Walking is the safest and most effective aerobic exercise for your heart because it is easy to begin a walking programme and easy to keep it up. Walking is an exercise that you can safely do for the rest of your life.
‘Brisk walking is an excellent stamina-building exercise,’ says the Health education Authority in its Look After Your Heart campaign. ‘Your heart will benefit most from the kind of activity that builds up stamina. The vigorous effort of moving your muscles rhythmically creates a greater demand for oxygen in the blood, and more work for the heart and lungs.’
The Health education Authority goes on to say that: ‘Regular activity of this kind improves the balance of fatty substances in the bloodstream, lowers the resting blood pressure level and strengthens the heart muscle.’
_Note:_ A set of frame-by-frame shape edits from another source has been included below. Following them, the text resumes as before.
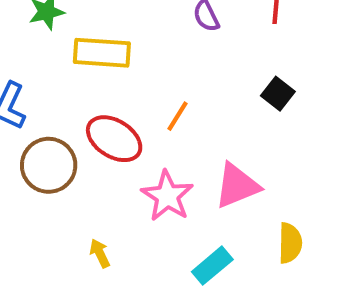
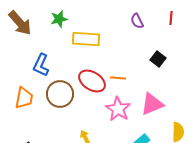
black square: (278, 94) -> (158, 59), moved
orange line: (178, 116) -> (118, 78), moved, turned 63

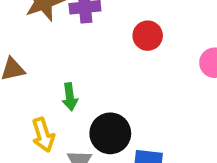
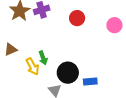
yellow arrow: (43, 135) -> (32, 66), moved

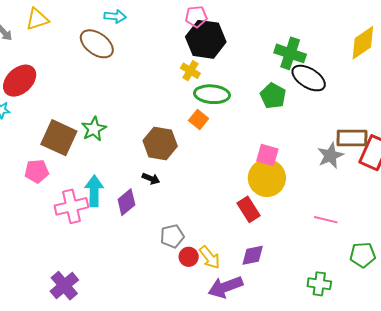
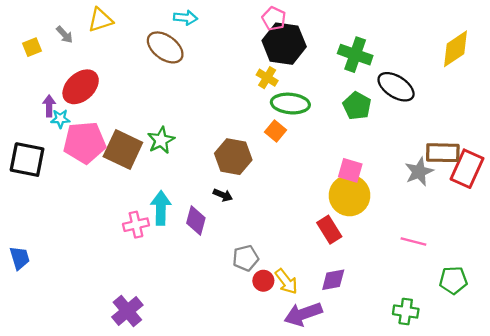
pink pentagon: (196, 17) -> (274, 19), turned 30
green cross: (290, 53) -> (355, 55), moved
pink pentagon: (37, 171) -> (85, 142), moved, size x1.6
purple diamond: (126, 202) -> (196, 221), turned -36
pink cross: (71, 206) -> (136, 225), size x0.7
Recent research by the British exercise physiologist Dr. Adrinne Hardman and her colleagues at Lough borough
University found that fat level in the blood after a fatty meal were lower in people who had taken a brisk walk the day before. Volunteers who took a two-hour brisk walk the day before a meal had 30 per cent less dietary fats in their blood than when they ate similar food after a day without exercise. And early research suggests similar benefits from brisk walking after a meal. It seems that brisk walking help clear, dangerous fats from the blood and cuts the risk of clogged arteries.